Super Saturday: Laura King’s five most intriguing runners at Meydan

Meydan’s Super Saturday fixture is the official day of prep races for the Dubai World Cup meeting on March 26 and will no doubt see a few contenders emerge. UAE racing expert Laura King picks out five interesting runners to keep an eye on.

Turkey's Aegean Finale tackles the G1 Jebel Hatta. (Photo by Dubai Racing Club)

Laura King



Russian Emperor – G1 Jebel Hatta

Hong Kong trainer Douglas Whyte is taking a somewhat unusual route here, using the 1800m G1 Jebel Hatta (officially the prep for the G1 Dubai Turf) as a lead-up for the 2400m G1 Dubai Sheema Classic. In doing so, he’s landed his six-year-old in a fairly deep race, with four Godolphin horses to beat including Real World and Master Of The Seas.

But Russian Emperor has bags of talent and has arrived at Meydan in red hot form after his recent big-race success in Qatar. This distance is below his optimum, so perhaps best not to expect a win this time, but he has been Group 1-placed over a mile at Sha Tin in the past and he should still be running a good race as a sighter for the big one at the end of the month. Hong Kong’s last win in Dubai was back in 2016 when Rich Tapestry won the Al Shindagha Sprint.

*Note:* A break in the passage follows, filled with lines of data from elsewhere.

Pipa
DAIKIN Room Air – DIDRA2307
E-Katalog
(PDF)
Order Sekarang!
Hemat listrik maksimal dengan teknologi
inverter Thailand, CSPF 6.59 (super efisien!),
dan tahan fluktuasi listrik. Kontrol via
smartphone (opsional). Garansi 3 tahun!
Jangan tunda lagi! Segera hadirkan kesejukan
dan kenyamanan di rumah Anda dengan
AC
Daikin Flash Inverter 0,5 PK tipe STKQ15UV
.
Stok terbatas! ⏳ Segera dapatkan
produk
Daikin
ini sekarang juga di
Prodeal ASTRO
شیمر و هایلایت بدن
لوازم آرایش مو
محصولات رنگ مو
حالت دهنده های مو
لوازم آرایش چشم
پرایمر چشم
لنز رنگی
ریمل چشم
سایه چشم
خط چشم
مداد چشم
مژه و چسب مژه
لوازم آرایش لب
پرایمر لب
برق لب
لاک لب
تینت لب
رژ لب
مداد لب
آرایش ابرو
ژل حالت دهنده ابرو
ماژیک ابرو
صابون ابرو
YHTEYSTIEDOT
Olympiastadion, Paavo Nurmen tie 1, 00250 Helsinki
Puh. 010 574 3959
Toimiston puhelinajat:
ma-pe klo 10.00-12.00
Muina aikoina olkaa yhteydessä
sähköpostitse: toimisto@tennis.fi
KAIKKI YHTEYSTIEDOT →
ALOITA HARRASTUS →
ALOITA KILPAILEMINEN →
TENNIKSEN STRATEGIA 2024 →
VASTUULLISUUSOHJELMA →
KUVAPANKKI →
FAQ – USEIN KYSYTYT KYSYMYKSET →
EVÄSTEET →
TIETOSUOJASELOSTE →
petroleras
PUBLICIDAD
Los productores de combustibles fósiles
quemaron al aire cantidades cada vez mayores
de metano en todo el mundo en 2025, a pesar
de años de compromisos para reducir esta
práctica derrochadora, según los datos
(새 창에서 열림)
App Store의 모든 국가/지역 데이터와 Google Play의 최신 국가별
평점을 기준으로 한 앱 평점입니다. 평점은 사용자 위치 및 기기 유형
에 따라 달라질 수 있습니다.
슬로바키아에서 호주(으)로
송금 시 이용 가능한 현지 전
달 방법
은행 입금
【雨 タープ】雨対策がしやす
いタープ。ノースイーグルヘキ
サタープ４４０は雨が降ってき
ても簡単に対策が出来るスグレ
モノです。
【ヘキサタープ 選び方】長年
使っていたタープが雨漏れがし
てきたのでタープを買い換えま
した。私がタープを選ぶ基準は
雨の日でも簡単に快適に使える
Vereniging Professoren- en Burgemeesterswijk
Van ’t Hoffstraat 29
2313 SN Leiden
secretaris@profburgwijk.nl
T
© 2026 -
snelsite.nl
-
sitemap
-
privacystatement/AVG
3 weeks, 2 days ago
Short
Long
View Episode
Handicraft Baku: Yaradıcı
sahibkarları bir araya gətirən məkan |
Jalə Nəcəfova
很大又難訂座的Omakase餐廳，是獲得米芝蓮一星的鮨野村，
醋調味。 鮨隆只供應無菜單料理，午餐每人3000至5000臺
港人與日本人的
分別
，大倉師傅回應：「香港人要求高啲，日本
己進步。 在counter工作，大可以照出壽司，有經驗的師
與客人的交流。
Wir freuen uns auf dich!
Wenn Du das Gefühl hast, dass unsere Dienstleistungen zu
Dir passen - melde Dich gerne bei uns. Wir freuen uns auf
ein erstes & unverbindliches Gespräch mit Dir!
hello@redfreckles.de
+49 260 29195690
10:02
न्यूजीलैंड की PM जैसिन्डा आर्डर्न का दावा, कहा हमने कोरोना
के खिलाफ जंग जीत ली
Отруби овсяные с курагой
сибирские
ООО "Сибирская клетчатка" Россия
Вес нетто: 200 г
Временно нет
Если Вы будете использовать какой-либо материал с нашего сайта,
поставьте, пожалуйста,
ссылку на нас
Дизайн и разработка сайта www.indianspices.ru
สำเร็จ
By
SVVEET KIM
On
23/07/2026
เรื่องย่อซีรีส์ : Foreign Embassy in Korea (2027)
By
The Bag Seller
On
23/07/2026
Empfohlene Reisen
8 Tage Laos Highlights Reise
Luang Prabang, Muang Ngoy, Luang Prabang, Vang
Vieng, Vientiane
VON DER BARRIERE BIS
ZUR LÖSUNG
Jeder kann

Alberto Sanna celebrates Russian Emperor's G1 H.H. The Amir Trophy success. (Photo by QREC Photo)

Slava Ukraini – Listed Al Bastakiya

His name means ‘Glory to Ukraine’ and the Danish-bred colt’s five-strong ownership group includes one man who is based in the war torn country but who managed to make it to Meydan to see the horse run last month.

Gauging Slava Ukraini’s Danish form is not easy but trainer Niels Petersen’s three-year-old has run two good races this Carnival, finishing fifth and fourth, on turf, both times at odds of 50-1. The second of those was an improved effort and saw him beaten by less than two lengths over 2000 metres. The switch to dirt for the first time in the Listed Al Bastakiya over 1900m is an interesting move.

Al Dasim – G3 Nad Al Sheba Sprint

George Boughey is a trainer going places at a rapid pace so his runners are always worth a look. Al Dasim was the upwardly mobile Englishman’s first winner in Dubai and the colt has since made it two from two over the same course and 1200m distance he’ll go over in the G3 Nad Al Sheba Turf Sprint.

In truth, he was probably the best of a mediocre bunch of three-year-old sprinters at this year’s Carnival, and he doesn’t have a great draw on Saturday taking on his elders for the first time. But this race isn’t all that strong either, so maybe he takes it to three from three, beats a few old boys for good measure and further enhances Boughey’s reputation.

Al Dasim contests the G3 Nad Al Sheba Turf Sprint. (Photo by Dubai Racing Club)

Aegean Finale – G1 Jebel Hatta

If Turkish raider Aegean Finale doesn’t win the G1 Jebel Hatta, it will be the end of a frustrating run in Dubai for his connections, who have seen him finish a close second twice. Last time out he was stopped for a clear run, charging home and only failing by a neck.

The four-year-old was trained by Batuhan Ay when winning the G2 Queen Elizabeth Cup at Ankara in October 2021 but switched to Orkun Ozelcanat for this Dubai campaign. After his two close misses at a mile, Aegean Finale is now up in trip and he has won his sole previous start at this 1800m distance. That all means he’s no forlorn hope to provide Turkey with their first Dubai winner since Pan River in 2010.

White Wolf – G2 Dubai City Of Gold

It will be a massive surprise if Godolphin go winner-less on Saturday, but White Wolf in the G2 Dubai City Of Gold is one of their less-heralded runners. The gelding was considered to be an Epsom Derby candidate last spring until only sixth of eight in the G2 Dante Stakes in May, at just his second start. A long break followed before he returned with a minor win at Wolverhampton in October, followed by a close second on his Carnival debut.

White Wolf has consistently been talked up by trainer Saeed Bin Suroor, who even tried to turn him into a Dubai World Cup horse by running him on dirt last time. That experiment failed, but he could materialise as a worthy G1 Sheema Classic contender if he can win what looks to be a weak edition of this 2400m lead-up.